* [Description of the task]:
Beneath this instruction is a listing; print exactly the lines in it starting at the line that contains "Le circolari" and going through the line that contains "Je m’inscris sur Zoom".

* [Entries supplied]:
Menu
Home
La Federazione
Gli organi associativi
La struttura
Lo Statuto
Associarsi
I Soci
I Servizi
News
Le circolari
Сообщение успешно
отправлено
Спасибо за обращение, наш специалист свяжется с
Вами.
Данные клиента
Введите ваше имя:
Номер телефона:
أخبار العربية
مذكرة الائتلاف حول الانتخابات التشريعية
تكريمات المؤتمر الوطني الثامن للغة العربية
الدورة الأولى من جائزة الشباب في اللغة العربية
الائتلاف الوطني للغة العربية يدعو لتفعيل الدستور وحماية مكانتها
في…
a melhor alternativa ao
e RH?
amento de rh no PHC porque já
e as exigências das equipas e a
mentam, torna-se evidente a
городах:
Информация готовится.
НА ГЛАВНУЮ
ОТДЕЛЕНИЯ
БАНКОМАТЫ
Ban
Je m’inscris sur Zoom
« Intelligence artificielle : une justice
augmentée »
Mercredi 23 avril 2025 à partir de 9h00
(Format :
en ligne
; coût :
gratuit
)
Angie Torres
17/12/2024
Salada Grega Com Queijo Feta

==

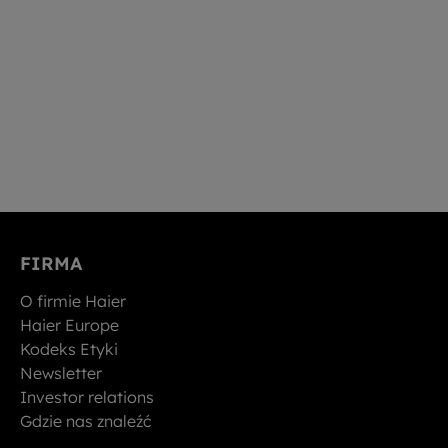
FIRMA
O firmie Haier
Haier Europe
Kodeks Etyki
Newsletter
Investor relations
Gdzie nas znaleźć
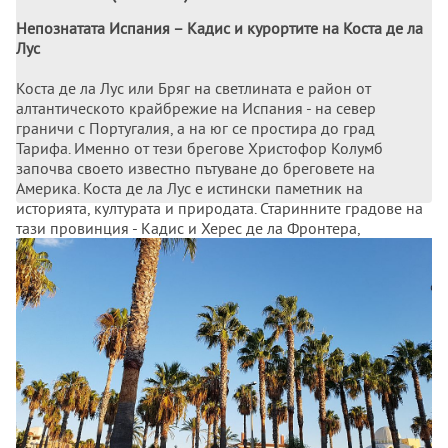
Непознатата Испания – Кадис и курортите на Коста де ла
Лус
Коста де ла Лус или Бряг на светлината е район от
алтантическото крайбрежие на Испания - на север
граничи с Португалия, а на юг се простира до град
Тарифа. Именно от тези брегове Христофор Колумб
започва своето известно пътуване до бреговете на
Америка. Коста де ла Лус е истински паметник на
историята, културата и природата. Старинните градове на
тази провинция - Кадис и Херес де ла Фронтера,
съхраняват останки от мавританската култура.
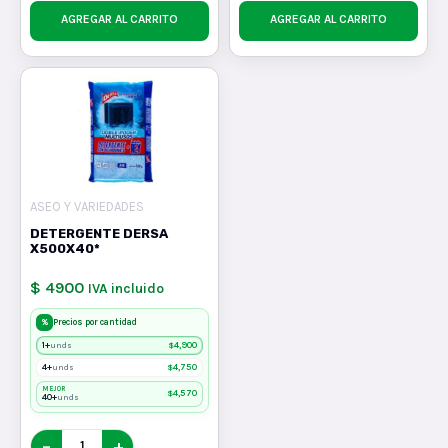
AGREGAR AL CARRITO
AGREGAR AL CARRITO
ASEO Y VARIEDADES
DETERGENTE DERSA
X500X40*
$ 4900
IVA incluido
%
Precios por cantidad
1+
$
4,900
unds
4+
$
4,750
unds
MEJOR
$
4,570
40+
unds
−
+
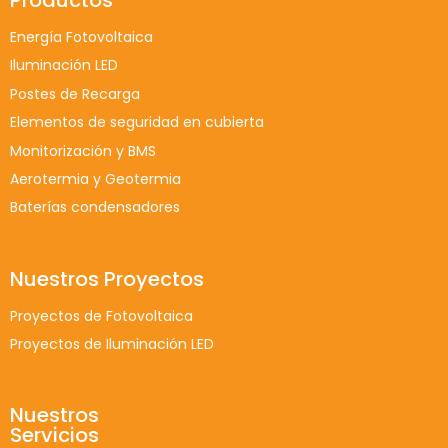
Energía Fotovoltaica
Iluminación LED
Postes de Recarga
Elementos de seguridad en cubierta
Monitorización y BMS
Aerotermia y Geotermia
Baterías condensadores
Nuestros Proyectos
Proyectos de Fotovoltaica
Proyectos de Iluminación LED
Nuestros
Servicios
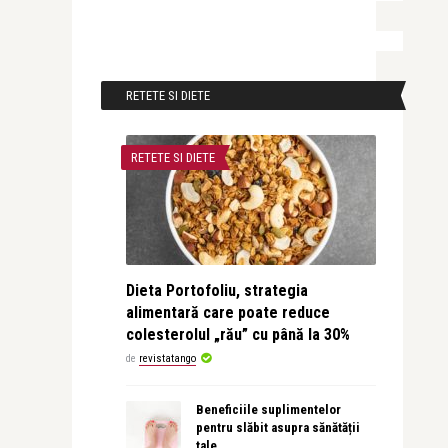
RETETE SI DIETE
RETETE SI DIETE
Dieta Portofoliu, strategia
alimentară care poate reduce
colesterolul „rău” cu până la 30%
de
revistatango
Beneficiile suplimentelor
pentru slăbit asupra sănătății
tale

--

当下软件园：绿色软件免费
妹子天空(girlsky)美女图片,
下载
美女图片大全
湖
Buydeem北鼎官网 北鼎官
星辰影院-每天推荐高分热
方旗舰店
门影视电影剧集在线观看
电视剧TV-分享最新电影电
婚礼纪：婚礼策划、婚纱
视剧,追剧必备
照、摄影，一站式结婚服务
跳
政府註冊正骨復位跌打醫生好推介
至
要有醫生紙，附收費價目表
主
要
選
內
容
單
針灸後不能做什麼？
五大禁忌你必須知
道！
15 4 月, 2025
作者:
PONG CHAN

* [Exercise output]:
Le circolari
Сообщение успешно
отправлено
Спасибо за обращение, наш специалист свяжется с
Вами.
Данные клиента
Введите ваше имя:
Номер телефона:
أخبار العربية
مذكرة الائتلاف حول الانتخابات التشريعية
تكريمات المؤتمر الوطني الثامن للغة العربية
الدورة الأولى من جائزة الشباب في اللغة العربية
الائتلاف الوطني للغة العربية يدعو لتفعيل الدستور وحماية مكانتها
في…
a melhor alternativa ao
e RH?
amento de rh no PHC porque já
e as exigências das equipas e a
mentam, torna-se evidente a
городах:
Информация готовится.
НА ГЛАВНУЮ
ОТДЕЛЕНИЯ
БАНКОМАТЫ
Ban
Je m’inscris sur Zoom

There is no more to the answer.